Reputation: 349
I was profiling an application that uses Cassandra and it turned out that reads were the bottleneck. At closer inspection it seems they take way to long, I would really appreciate some help in understanding why.
The application reads always the whole set of rows for a given partition key (the query is of the form SELECT * FROM table WHERE partition_key = ?
). Unsurprisingly, the read time is O(number of rows for partition key)
, however the constant, seems way to high. After examining the query plan it turns out that the majority of time is spent on the "merging data from mem and sstables".
This step takes over 200ms for a partition key of ~5000 rows, where a row consists of 9 columns, and is less than 100 bytes. Given the read throughput of a SSD, reading sequentially 0.5MB should happen instantaneously.
Actually, I doubt this is to do with I/O at all. The machine used to have a spinning disk which was replaced with the SSD it has now. The change had no impact on query performance. I think there is something very involved in Cassandra processing or how it reads the data of disk that makes this operation very expensive.
Merging from more than one SSTable or iterating over tombstoned cells does not explain this. First of all, it should take milliseconds, second of all this is happening consistently, regardless if it is 2 or 4 SSTables and whether there are or not tombstoned cells.
To give some background:
Hardware: The machine that is running Cassandra is an 8 core, bare metal and SSD backed. I query it from cqlsh on the machine, the data is stored locally. There is no other load on it and looking at iostats, there is also barely any i/o.

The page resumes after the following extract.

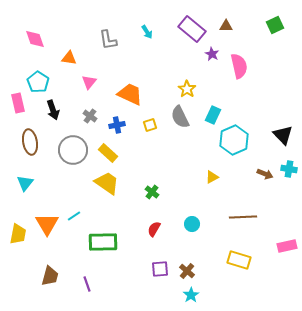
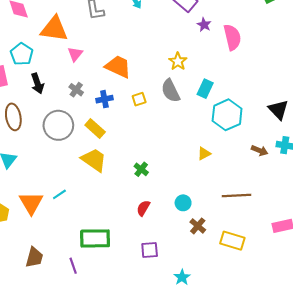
orange triangle: (69, 58) -> (54, 29), size x1.8
green rectangle: (103, 242) -> (95, 238), moved
brown cross: (187, 271) -> (198, 226), moved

Data model: The partition key, PK
, is of text
type, the primary key is a composite of the partition key and a bigint
column K
, and the rest are 7 mutable columns. The schema creation command is listed below.
CREATE TABLE inboxes (
PK text,
K bigint,
A boolean,
B boolean,
C boolean,
D boolean,
E bigint,
E bigint,
F int,
PRIMARY KEY (PK, K)
) WITH CLUSTERING ORDER BY (K DESC));
This is an example trace, with 3 SSTable involved, an a quite large number of tombstones.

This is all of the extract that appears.